Witch Hazel is nature's astringnet. Native Americans used witch hazel, which comes from the bark and leaves of the indigenous witch hazel shrub, to treat a wide variety of skin ailments and abrasions. With hazel has been used for centuries to treat everything from acne to muscle soreness, hemorrhoids to insect bites.

The first European settlers in North America quickly adopted witch hazel as a useful and effective natural medicine. Witch hazel continues to be used today. Witch hazel is used as an all-natural beauty treatment and to treat myriad skin conditions. Witch hazel is readily available at most drug stores, and witch hazel is an active ingredient in many over the counter remedies.

Uses For Witch Hazel

Witch hazel is an all-natural astringent, which means it contracts and tightens blood vessels and the pores of your skin. While witch hazel can be made into a tincture that you can drink, it generally is applied topically, usually with a cotton ball or cotton pad. Witch hazel can treat almost any kind of skin condition. Here are some of the most common uses for witch hazel:

  • Acne treatment (to clean and dry out pimples, and also to reduce redness by contracting blood vessels)
  • Aftershave
  • Insect bite treatment
  • Poison ivy and poison oak
  • Hemorrhoid treatment (witch hazel is present in many over the counter hemorrhoid creams because it is so good at shrinking blood vessels and reducing inflammation)
  • Soothes sunburn
  • Treats minor cuts and scrapes; cleans and helps heal
  • Soothe sore muscles
  • Vericose veins
  • Psoriasis
  • Eczema
  • Post-natal tearing of the perinium

What Is Witch Hazel

Witch hazel is the name commonly given to a deciduous flowering plant that is native to North America, and which also has strains native to China and Japan. The horticultural name for witch hazel is "hamamelis," and means "together with fruit."

A witch hazel plant flowers in winter or fall, and the fruit, flower and buds for next year's leaves all appear on the same branch at the same time. The flowers tend to be yellow, orange or red, and have four petals. The fruit is a two-part capsule about 1 cm. long and which explodes open once it is mature, ejecting two seeds. These seeds can travel up to 30 feet from the original witch hazel shrub.

Witch hazel is not actually related to a hazel tree. Rather, it was commonly dubbed "hazel" because its twigs were sometimes used as a divining rod to find water, much as hazel branches were used in Europe. The etymology of the "witch" is less clear. Some say it comes from the middle English word "wiche," which means bendable or pliable. Others say it harkens back to the use of witch hazel twigs as divining rods, which some associated with witchcraft. That witch hazel has so many natural medical applications, it might also have seemed a magic potion to its early users.

Witch hazel is also related to the Persian Ironwood tree.

Witch hazel is derived from the astringent bark and leaves of the witch hazel plant, often by boiling them and then collecting and condensing the steam.

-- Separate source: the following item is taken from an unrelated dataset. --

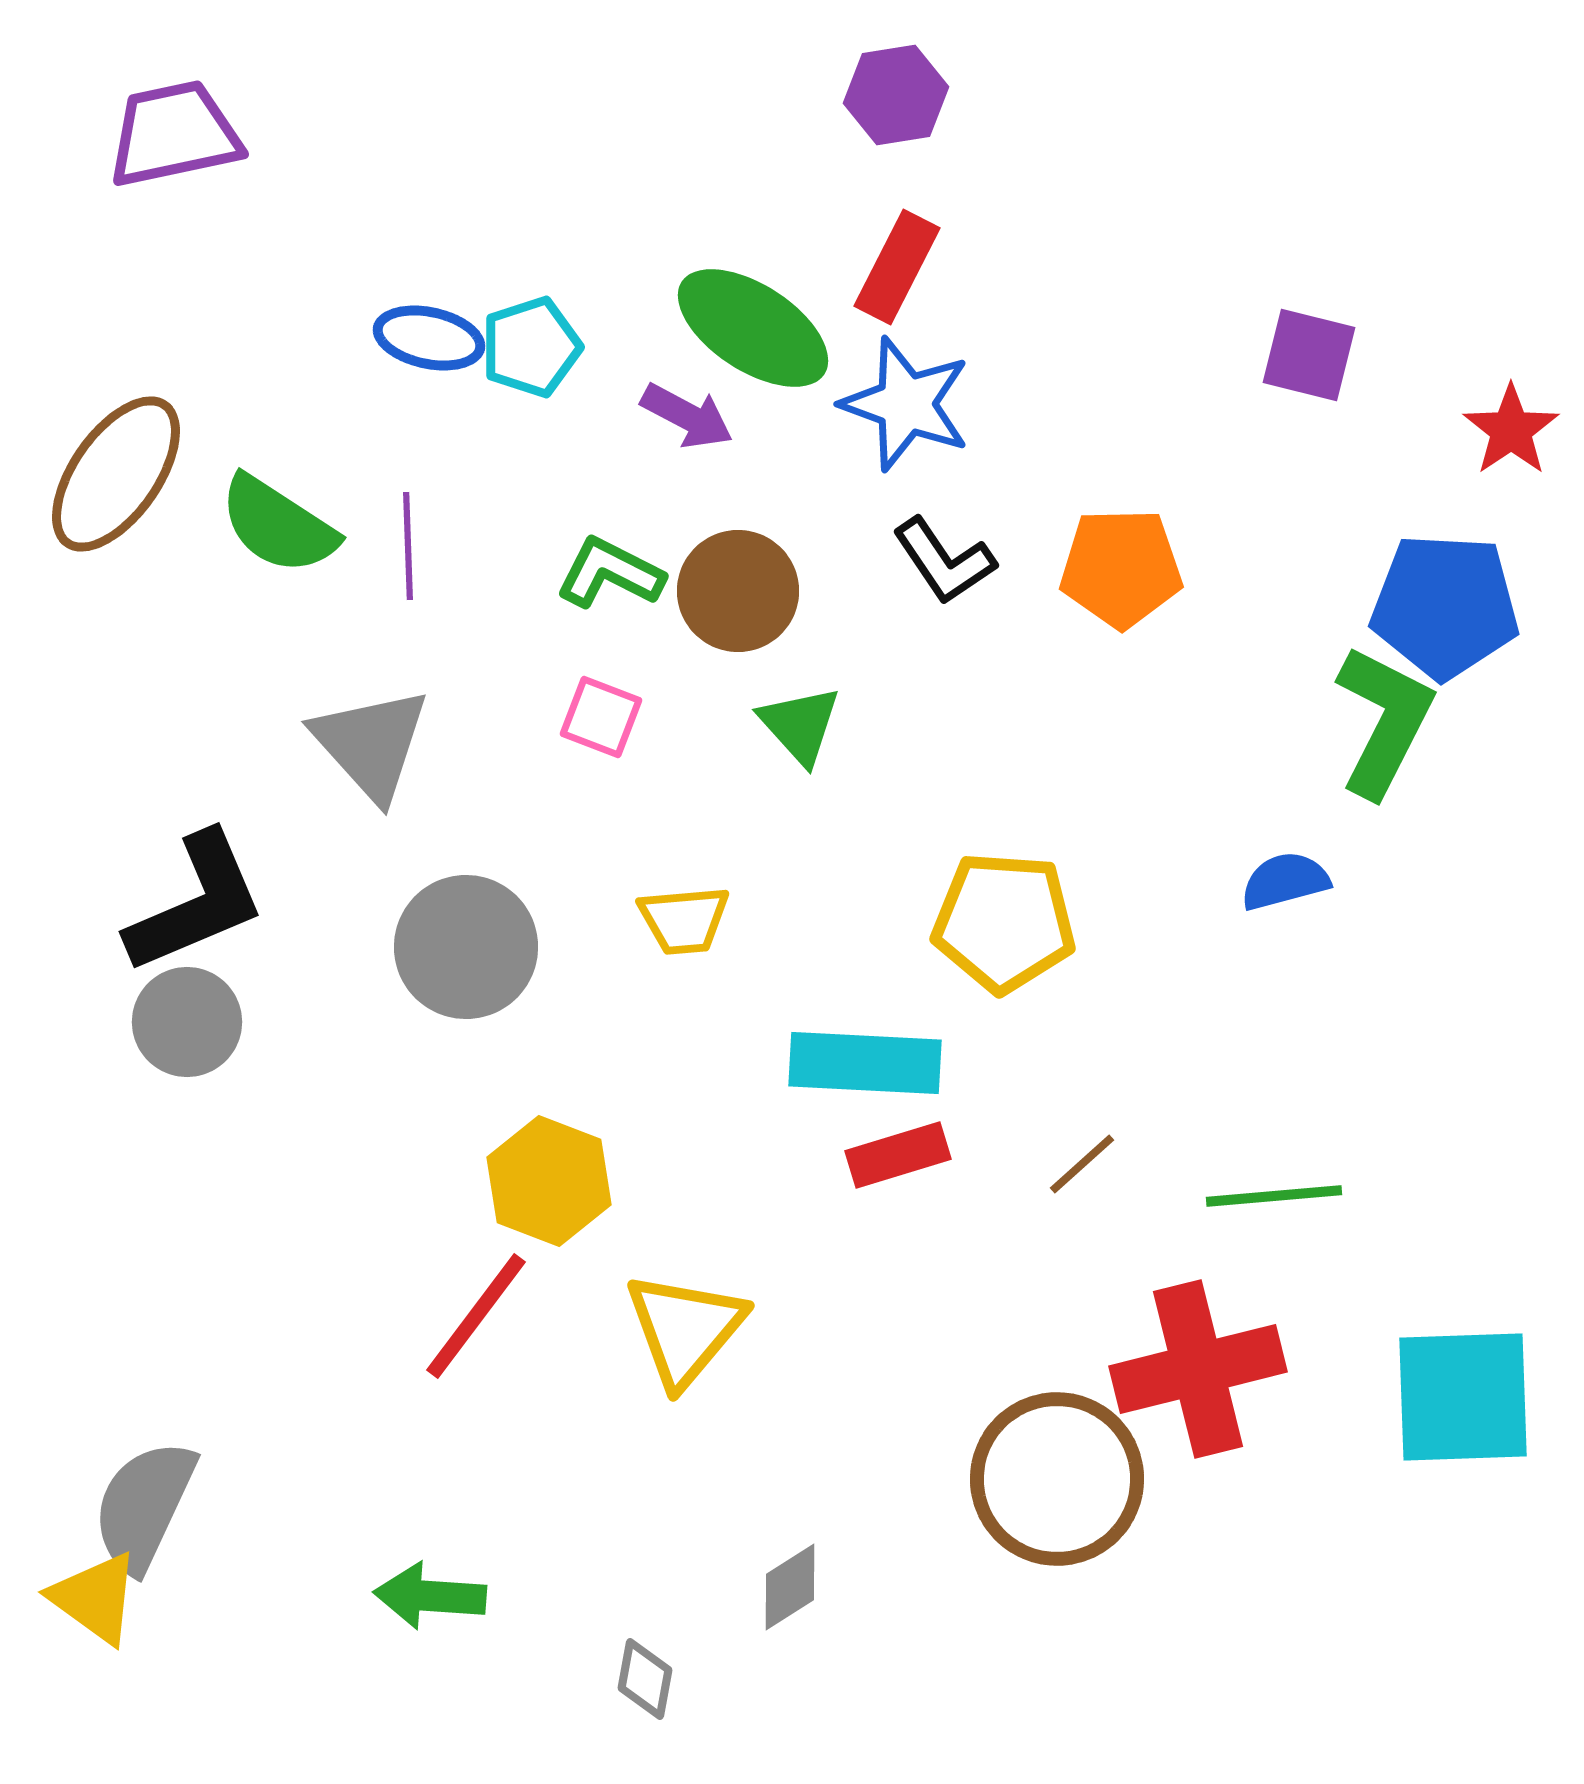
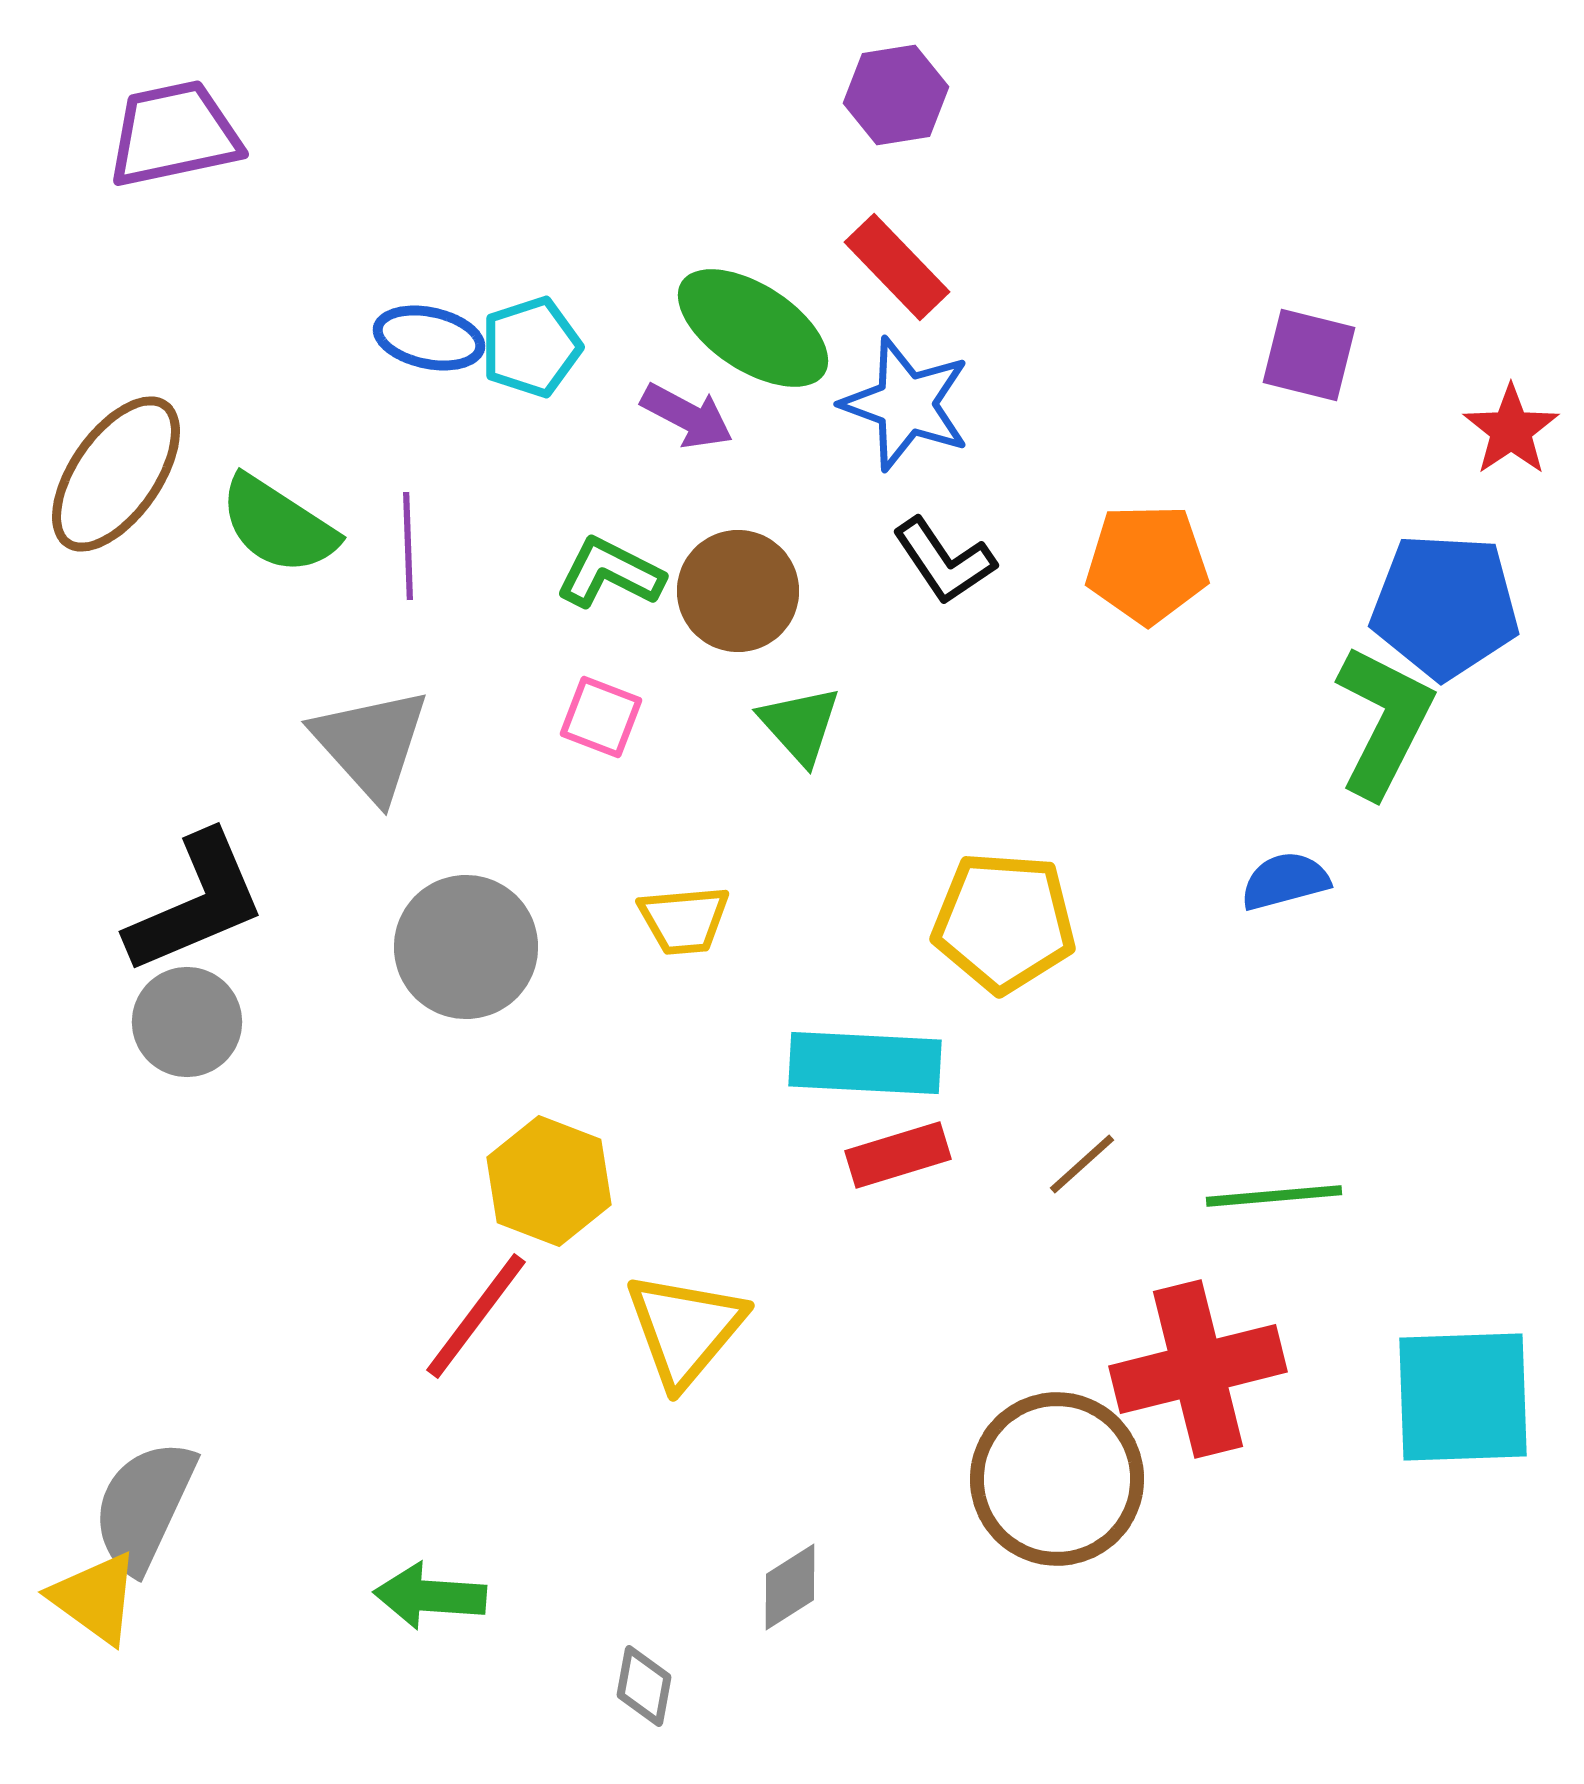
red rectangle at (897, 267): rotated 71 degrees counterclockwise
orange pentagon at (1121, 568): moved 26 px right, 4 px up
gray diamond at (645, 1679): moved 1 px left, 7 px down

Commercial Use of Witch Hazel

Witch hazel was first packaged and sold commercially in the 1870s by a Connecticut man named Thomas Newton Dickinson. The product he started, and which was continued by his sons (who also were competitors) is still active as Dickinsons Brands. They remain a major producer of witch hazel.

Other brands also use witch hazel as an active ingredient in various products from hemorrhoid creams to all-natural hand sanitizers such as one sold by Burt's Bees.

Witch hazel plants do produce an essential oil, but in quantities too small to sell commercially.